On Christmases after that awful one in 1966, I no longer suffered sick anticipation, but dread. My father’s fame had ruined my parent’s marriage, and with it any sense of well-being in our family. Yet they somehow stayed married, and my two sisters and I continued to come home for Christmas. The tension in that house was excruciating all year round. At Christmas it became unbearable. My body manufactured an escape, much as my father’s body had become sick during the height of the Kennedy Controversy. Every Christmas like clockwork I would come down with the flu and retreat to a couch in another room so I didn’t have to sit by the tree and endure all the smoldering looks and hissed conversation.
But there was no avoiding those readings on Christmas Eve. Though my mother daily tortured my father with a torrent of verbal abuse until he mostly sat silent, she couldn’t stop him from his readings. Each year they became a little harder to endure, until I sat there wanting to jump out of my skin, waiting for those last words from Luke so that I could slink off. Why were those readings so terrible? It was my father’s insistence on maintaining a jovial façade over our disintegrating family. I’ll never know, but I hope he got something from his Christmas illusion.
In the spring of his last year, when he knew the end was near, he grabbed for that old lifeline, briefly considering extraordinary measures in order to “see one more Christmas.” Then he realized that even if medicine could force his body to survive that long he would be in no shape to enjoy it.

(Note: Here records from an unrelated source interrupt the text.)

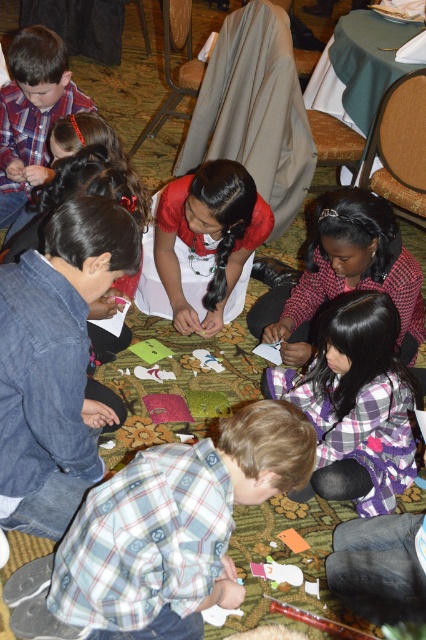 Is point (218, 192) behind point (48, 168)?

That is False.

Which is in front, point (138, 284) or point (46, 45)?

Positioned in front is point (46, 45).

Between point (232, 224) and point (11, 198), which one is positioned in front?

Point (232, 224) is more forward.

Identify the location of matte red blouse at center. (204, 244).

Is purple plaid shirt at lower center wider than matte plaid shirt at upper left?

Incorrect, purple plaid shirt at lower center's width does not surpass matte plaid shirt at upper left's.

Identify the location of purple plaid shirt at lower center. (356, 403).

In the scene shown: Can you confirm if matte red shirt at center is positioned below matte plaid shirt at upper left?

Yes, matte red shirt at center is below matte plaid shirt at upper left.

From the picture: Can you confirm if matte red shirt at center is thinner than matte plaid shirt at upper left?

Incorrect, matte red shirt at center's width is not less than matte plaid shirt at upper left's.

Identify the location of matte red shirt at center. This screenshot has width=426, height=640. (345, 275). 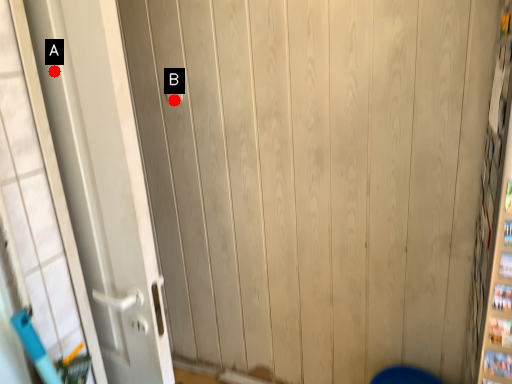 Question: Two points are circled on the image, labeled by A and B beside each circle. Which point is closer to the camera?

Choices:
 (A) A is closer
 (B) B is closer

Answer: (A) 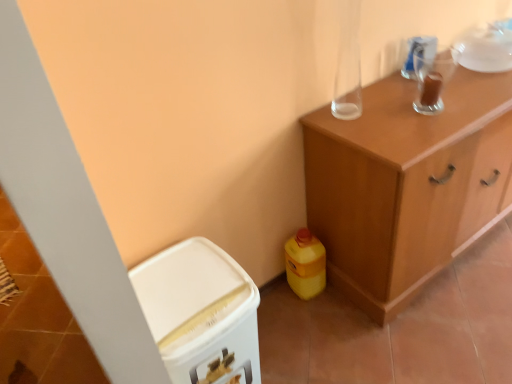 Locate an element on the screen. This screenshot has width=512, height=384. vacant space in front of yellow plastic bottle at lower right is located at coordinates tap(311, 317). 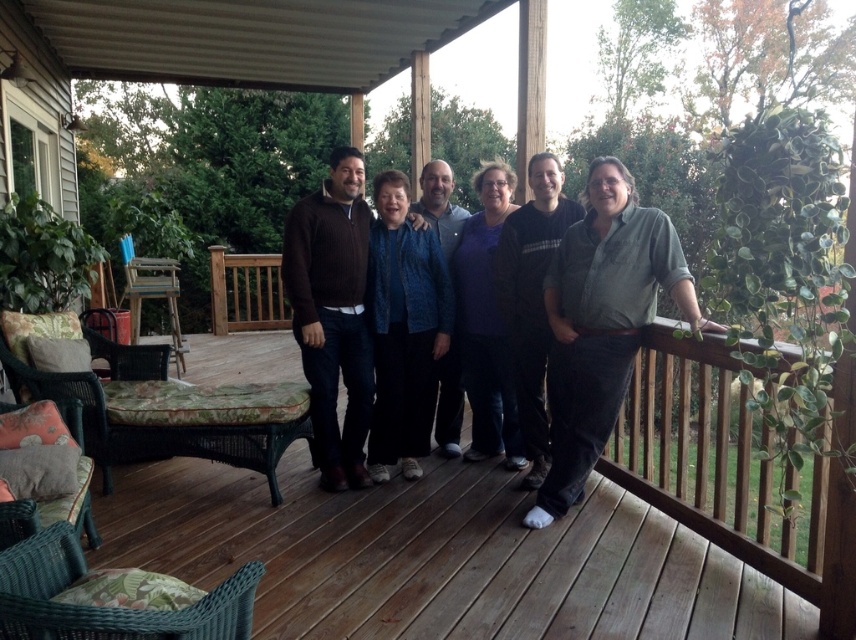 Which is above, wooden deck at center or green cotton shirt at right?

Positioned higher is green cotton shirt at right.

What do you see at coordinates (437, 557) in the screenshot?
I see `wooden deck at center` at bounding box center [437, 557].

What do you see at coordinates (437, 557) in the screenshot?
I see `wooden deck at center` at bounding box center [437, 557].

Find the location of `wooden deck at center`. wooden deck at center is located at coordinates (437, 557).

From the picture: Who is positioned more to the right, blue denim jeans at center or blue textured sweater at center?

Positioned to the right is blue denim jeans at center.

Image resolution: width=856 pixels, height=640 pixels. Identify the location of blue denim jeans at center. (599, 323).

Who is more distant from viewer, (596, 224) or (435, 182)?

Point (435, 182)

Find the location of `blue denim jeans at center`. blue denim jeans at center is located at coordinates (599, 323).

Who is positioned more to the left, green cotton shirt at right or brown sweater at center?

brown sweater at center is more to the left.

Can you confirm if green cotton shirt at right is taller than brown sweater at center?

In fact, green cotton shirt at right may be shorter than brown sweater at center.

At what (x,y) coordinates should I click in order to perform the action: click on green cotton shirt at right. Please return your answer as a coordinate pair (x, y). The image size is (856, 640). Looking at the image, I should click on (603, 323).

Where is `green cotton shirt at right`? The height and width of the screenshot is (640, 856). green cotton shirt at right is located at coordinates (603, 323). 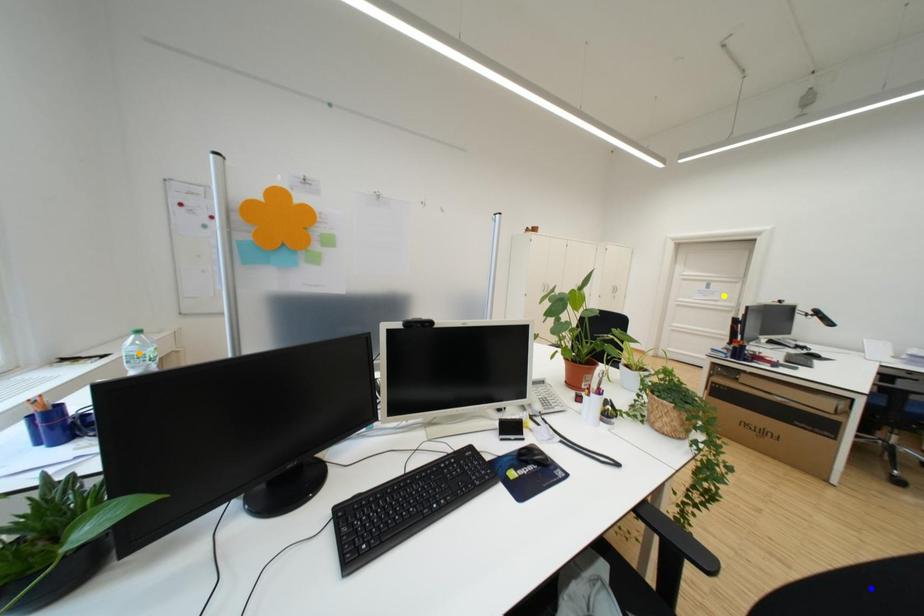 Order these from nearest to farthest:
orange point
yellow point
blue point

1. blue point
2. orange point
3. yellow point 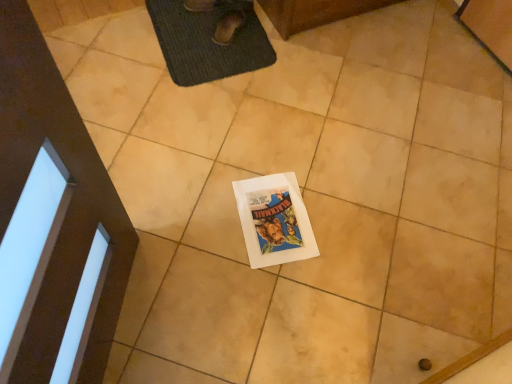 The image size is (512, 384). I want to click on vacant area that is situated to the right of white paper comic book at center, so click(347, 226). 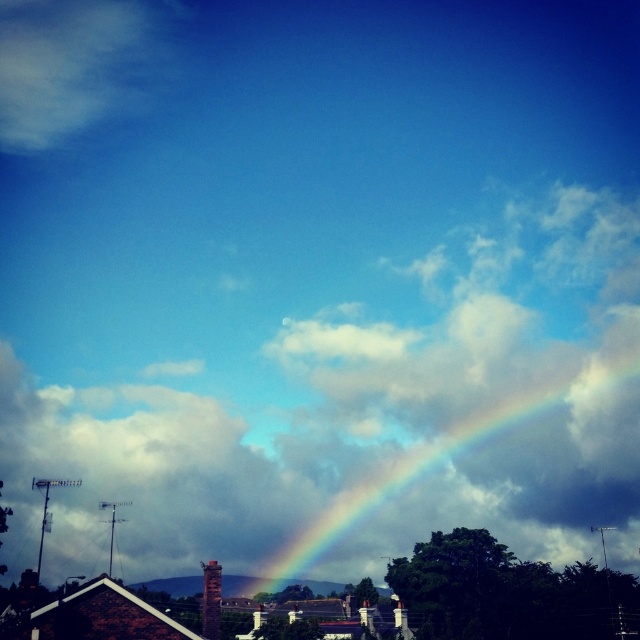 You are an architect designing a new observatory. You want to ensure the dome has a clear view of the cloudy sky at upper center and the white fluffy cloud at upper left. Which object will require a larger observation window to fully view?

The cloudy sky at upper center requires a larger observation window because it is larger in size than the white fluffy cloud at upper left.

You are an artist trying to paint the scene. You notice the white fluffy cloud at upper left and the rainbow at center. Which one do you think you need to make wider to match the actual size?

The white fluffy cloud at upper left has a lesser width compared to the rainbow at center, so you should make the white fluffy cloud at upper left wider to match the actual size.

You are an astronomer analyzing the image of the sky scene. You need to locate the white fluffy cloud at upper left. What are its coordinates?

The white fluffy cloud at upper left is located at coordinates (76, 65). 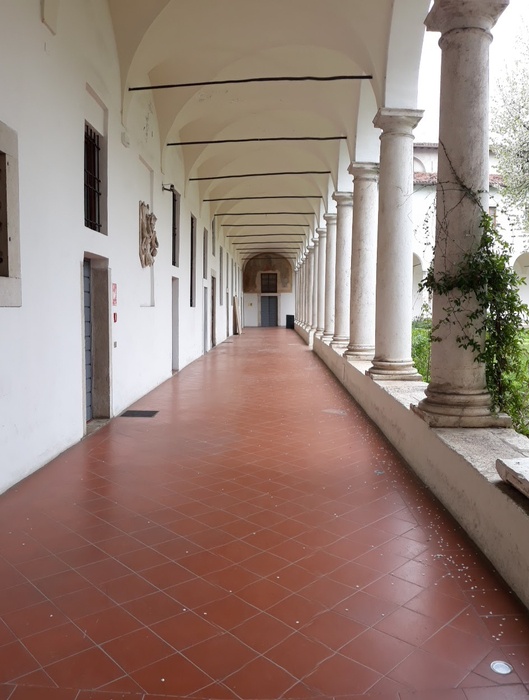 Identify the location of window. The width and height of the screenshot is (529, 700). (87, 204). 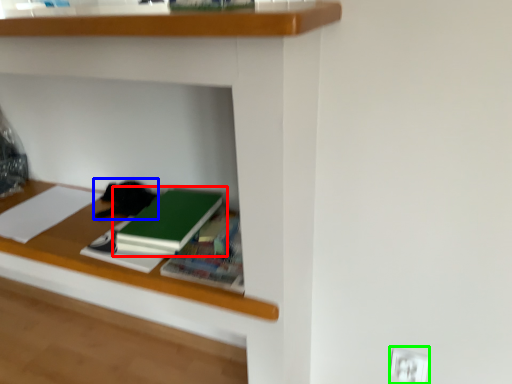 Question: Which is farther away from book (highlighted by a red box)? cat (highlighted by a blue box) or electric outlet (highlighted by a green box)?

Choices:
 (A) cat
 (B) electric outlet

Answer: (B) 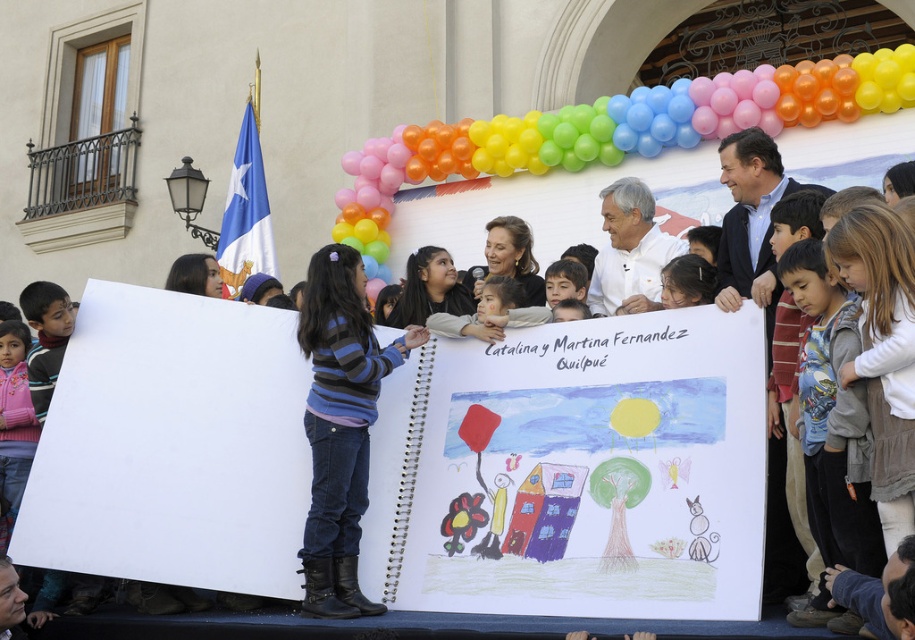 Who is more forward, (822,518) or (16,330)?

Point (822,518)

I want to click on gray sweater at lower right, so click(x=827, y=417).

Between point (364, 456) and point (817, 352), which one is positioned behind?

Point (364, 456)

How far apart are striped sweater at center and gray sweater at lower right?

The distance of striped sweater at center from gray sweater at lower right is 43.58 feet.

Between point (332, 516) and point (849, 413), which one is positioned behind?

Point (332, 516)

At what (x,y) coordinates should I click in order to perform the action: click on striped sweater at center. Please return your answer as a coordinate pair (x, y). Looking at the image, I should click on (340, 426).

Can you confirm if white paper at center is positioned to the left of multicolored balloons at upper center?

Correct, you'll find white paper at center to the left of multicolored balloons at upper center.

Can you confirm if white paper at center is thinner than multicolored balloons at upper center?

Yes, white paper at center is thinner than multicolored balloons at upper center.

Where is `white paper at center`? white paper at center is located at coordinates (580, 470).

The image size is (915, 640). I want to click on white paper at center, so [x=580, y=470].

Now that he’s gone and our boys are grown and have left home, my wife and I have happily abandoned Christmas rituals. We don’t have a tree. We give presents only if we feel like it. It’s nice to light a few candles to celebrate the return of the light. This December 25th we’re trying something new. We’re going to join some Jewish friends in their Christmas tradition — a movie followed by Chinese food.
I wish you a Merry Christmas, however you choose to celebrate it.